The US has no real alternative to the present Iran nuclear deal
The US-Iran nuclear deal lives to fight another day. The International Atomic Energy Agency last week once again certified Iran was in compliance with the nuclear agreement that Tehran signed with six other countries, an agreement that officially goes under the snappy title Joint Comprehensive Plan of Action. The IAEA’s continued green light is important because it denies legitimacy to United States President Donald Trump’s hostility to the Iran nuclear deal. Trump has repeatedly spoken of his desire to abrogate the deal.
The IAEA did have points of disagreement with Iran. Specifically, the two disagreed on whether the agency had the right to inspect Iranian military nuclear sites. Iran’s president, Hassan Rouhani, insisted such sites were “off limits”. The agency’s director, Yukiya Amano, diplomatically said the IAEA had the right to inspect all “relevant locations” but would only ask for military sites if it had reason to believe they were home to any nuclear activity that violated the agreement. Washington has seized on this point of difference, but has not provided any evidence of Iranian nuclear hankypanky.
The importance of the Iran nuclear deal cannot be stressed enough. While it allows Iran the right to enrich uranium, it keeps the weaponisation of its nuclear capability on hold for a decade in return for a lifting of international economic sanctions. Without the agreement, Tehran would be free to pursue nuclear weapons and the international community would face two bad options. One would be to accept Iran as a de facto nuclear weapons state with the likelihood this would trigger a nuclear scramble among other regional powers including Saudi Arabia. The other would be to carry out military strikes against Iran’s nuclear facilities, with the hugely disruptive consequences that would follow – including a wider regional war and a superspike in global oil prices.

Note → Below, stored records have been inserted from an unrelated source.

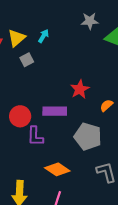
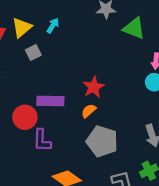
orange semicircle: (106, 105) -> (89, 111), moved
purple rectangle: (55, 111) -> (50, 101), moved

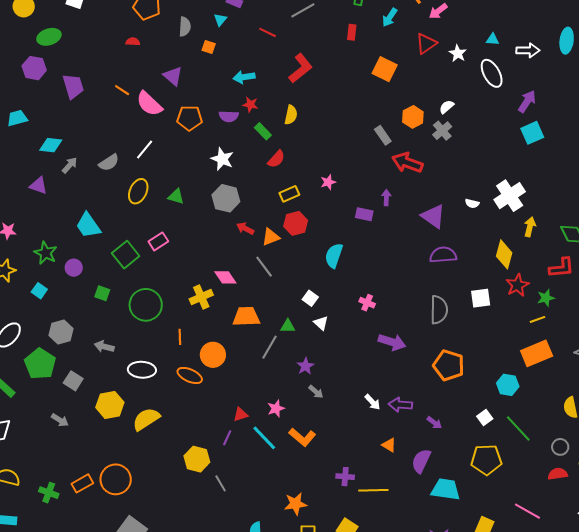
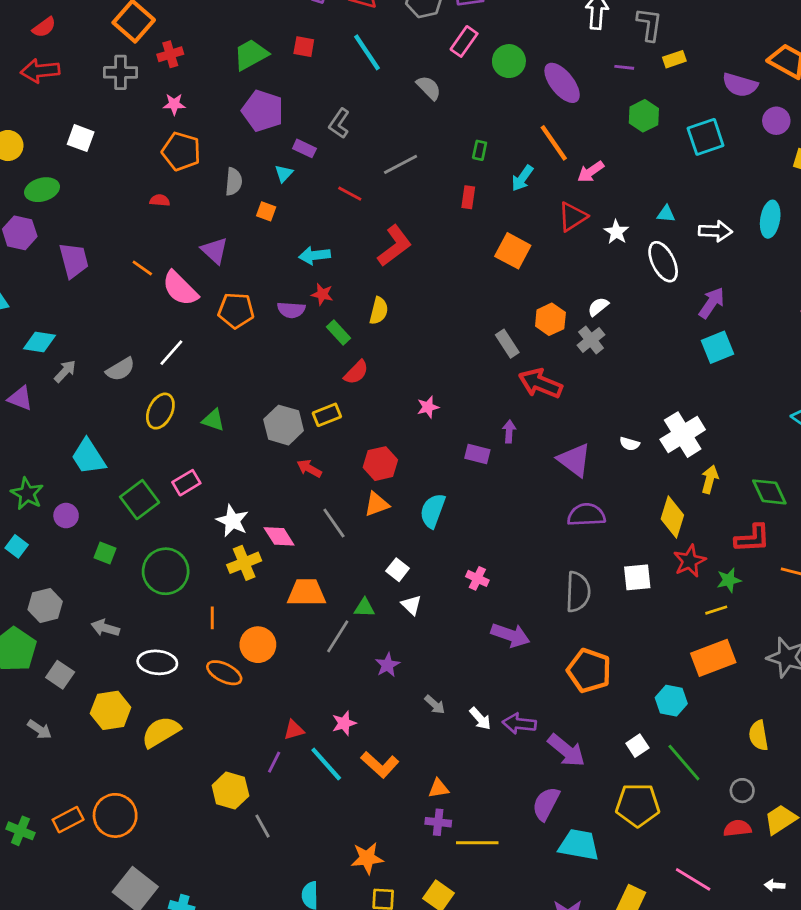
white star: (222, 159) -> (232, 521), moved
yellow rectangle: (289, 194) -> (327, 415), moved
orange triangle: (271, 237) -> (377, 504), moved
gray arrow: (316, 392) -> (435, 705), moved
purple arrow: (434, 423) -> (566, 750), size x1.8
orange triangle: (389, 445) -> (438, 788), moved, turned -42

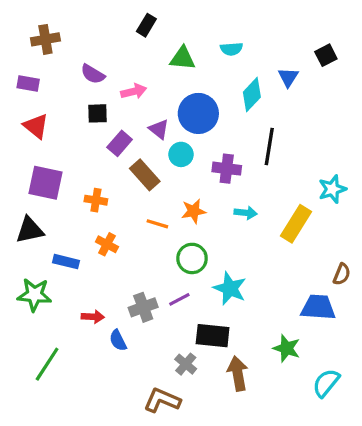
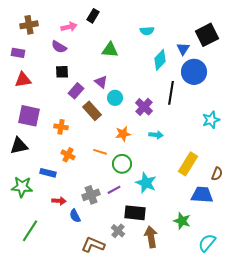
black square: (326, 55) -> (207, 35), size x1.6
green triangle: (183, 58) -> (110, 50), moved
pink arrow: (134, 91) -> (69, 27), moved
blue circle: (198, 113) -> (194, 72), moved
red triangle: (36, 126) -> (23, 80), turned -48
purple cross: (227, 169) -> (144, 107), turned 36
orange line: (157, 224) -> (100, 152), moved
yellow rectangle: (296, 224) -> (188, 164), moved
blue rectangle: (66, 262) -> (48, 173), moved
brown L-shape: (162, 400) -> (93, 245), moved

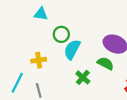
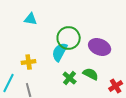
green circle: (61, 34) -> (69, 38), moved, size x1.5
green semicircle: (105, 63) -> (91, 74), moved

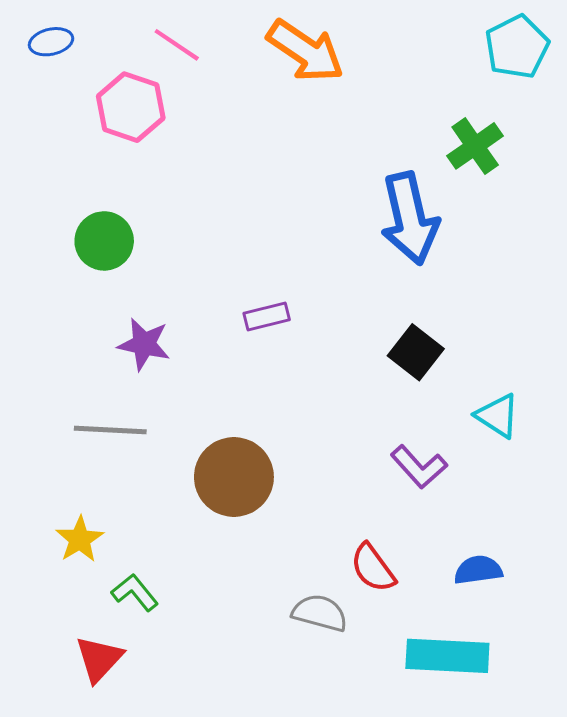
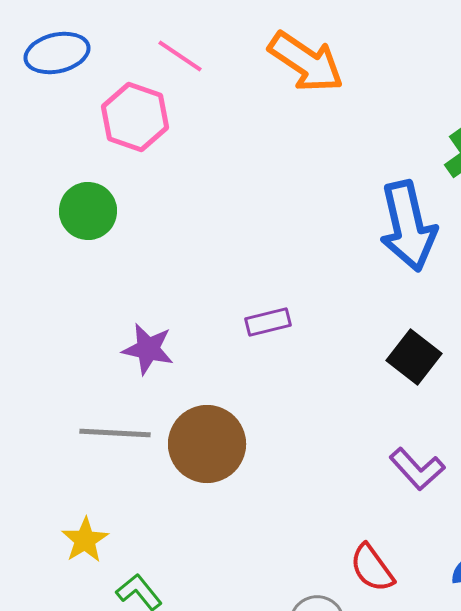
blue ellipse: (51, 42) -> (57, 53), size x1.5
green circle: (104, 241) -> (88, 211), moved
brown circle: (234, 477) -> (207, 444), moved

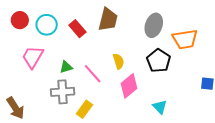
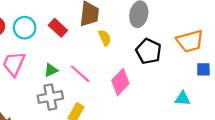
orange trapezoid: (185, 39) -> (190, 41), moved
yellow semicircle: (118, 61) -> (105, 38), moved
cyan triangle: (160, 107) -> (183, 99), moved, turned -35

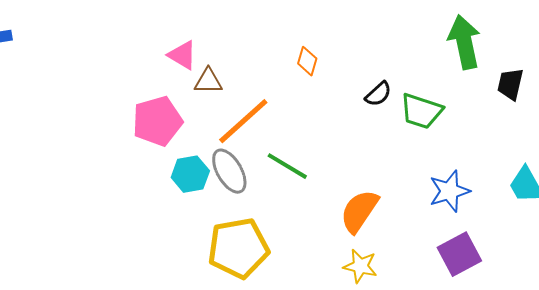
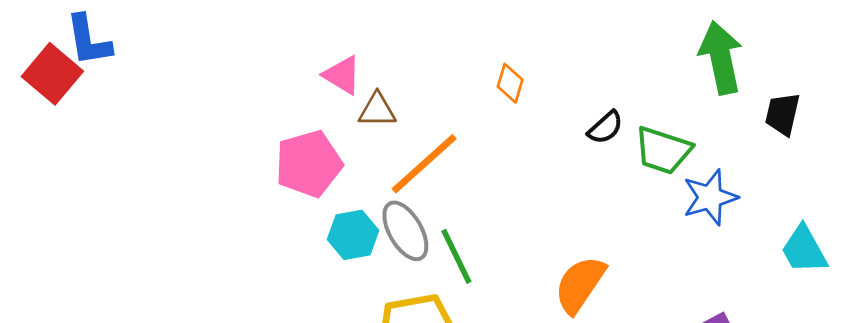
green line: (287, 166) -> (456, 256), moved, turned 33
blue star: (449, 191) -> (710, 197), moved

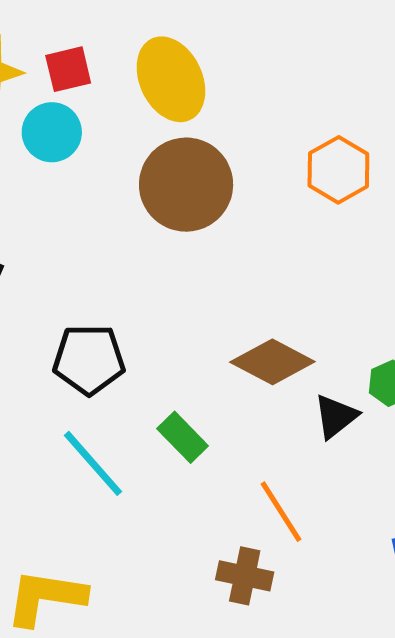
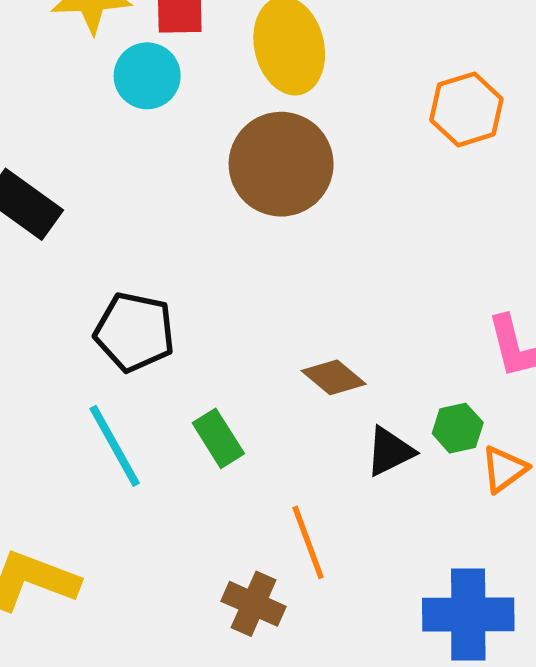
orange hexagon: (338, 170) -> (466, 109), moved
brown diamond: (272, 362) -> (334, 377), size x0.7

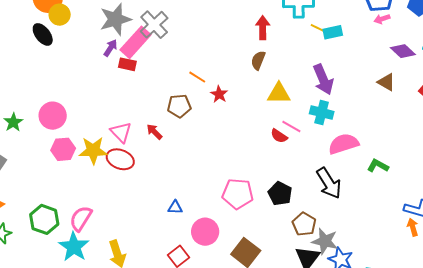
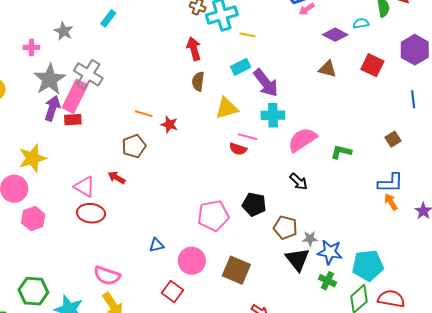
cyan rectangle: (333, 32) -> (241, 67), moved
purple arrow: (110, 48) -> (52, 108), size x1.4
yellow star: (93, 150) -> (32, 158), moved
black arrow: (329, 183) -> (299, 182), size x0.6
pink semicircle: (81, 218) -> (107, 276), moved, turned -88
gray star: (325, 241) -> (310, 239), size x0.6

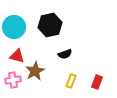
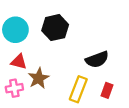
black semicircle: (65, 54) -> (97, 60), moved, size x1.5
yellow rectangle: (71, 81) -> (78, 89), size x1.6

The Trump administration may feel Iran has been given too free a rein given its record of violating its international treaty obligations on nuclear issues. But it has provided no real alternative to the present Iran nuclear deal. It has also provided no evidence Tehran is in violation of the deal, even though the US refusal to follow other countries and lift sanctions against Iran is violative of the spirit of the agreement. Fortunately, the US seems to accept the weakness of its case: Trump has twice certified that Iran is in compliance to the US Congress. But the US president’s attitude and the potential for disagreement on Iran’s military sites is a reminder that stability in the Persian Gulf has weak roots.